兵庫県高砂市と加古川市の境に位置する「高御位山(たかみくらやま・標高304m)」は、“播磨富士(はりまふじ)”とも呼ばれ、古くから山全体が信仰の対象にされるなど播磨地方の地元民に愛される標高304mの低山だ。
高御位山を中心に複数の山が連なることから、その稜線は“播磨アルプス”と称される。ふもとの森を抜けると展望のきく露岩が続いているのが特徴的で、手応えのある岩場歩きも楽しめる。岩場では視界がずっと開けているのでどんどん空に近づいて行くような感覚が爽快だ。
登山ルートは複数あり、整備された家族連れ向けのコースもあるため、今回は登りは岩場歩きを体験し、帰りは整備されたコースで下ってみた。
■ちょっと分かりづらい? 登山道の入口

今回のコースは、高御位山の辻登山口から太閤岩(たいこういわ)〜北山奥山〜中塚山〜高御位山と尾根伝いに歩き、最後は高御位山神社から高御位山成井登山口に下りるルート。最寄駅はJR西日本 山陽本線(神戸線)の宝殿(ほうでん)駅だが、駅から登山口までは2kmほど歩く。部活動に向かう高校生たちの集団に季節を感じながらテクテク歩いて来たのだが、地図でこの辺りだと思う箇所に登山口が見つからない。道を間違えたか? と焦って周囲をよく見ると、山沿いにひっそりと登山口があった。

■太閤岩で羽柴秀吉に思いを馳せる

登山口から20分ほどは鬱蒼とした森の中をひたすら登る。なかなかの傾斜もあるので、こまめに休憩を取りながら登ったほうがよさそう。息が上がってきたころ、急に草木がなくなり視界が開けた。最初の名所は「太閤岩」だ。
羽柴秀吉が加古川を攻めたときにこの岩に腰掛けて采配を取ったといわれている。見晴らしがよいこの場所からは、南側は瀬戸内海まで確認できる。大物が座ったという岩に自分も座って、来週の商談がうまくいくように願をかけてきた。

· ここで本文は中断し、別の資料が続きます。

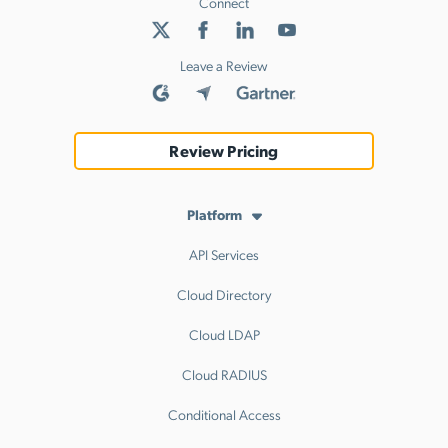
Connect
Leave a Review
Review Pricing
Platform
API Services
Cloud Directory
Cloud LDAP
Cloud RADIUS
Conditional Access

太閤岩を越えてから高御位山山頂まではずっとむき出しの岩場が続く。山の中に一筋の登山道がすっと延びているのはある種の美しさを感じるが、小さな山が連なっているためアップダウンがなかなか多く、こまめに休憩を取りながら歩みを進めた。また、今回は春でかつ曇りだったのでそれほど強い日差しは感じなかったのだが、夏場は日陰がないためかなり厳重に熱中症対策をしていったほうがよさそうだ。
パーカの中が汗ばんで来たころ、登山を始めて1時間半くらいで高御位山山頂へ登頂。頂上からは瀬戸内海や東播地方が一望できてかなりの絶景だった。ちなみに兵庫県は日本で一番ため池が多く、全国の10分の1のため池があるとのこと。なかでも東播磨地方に集まっているそうだ。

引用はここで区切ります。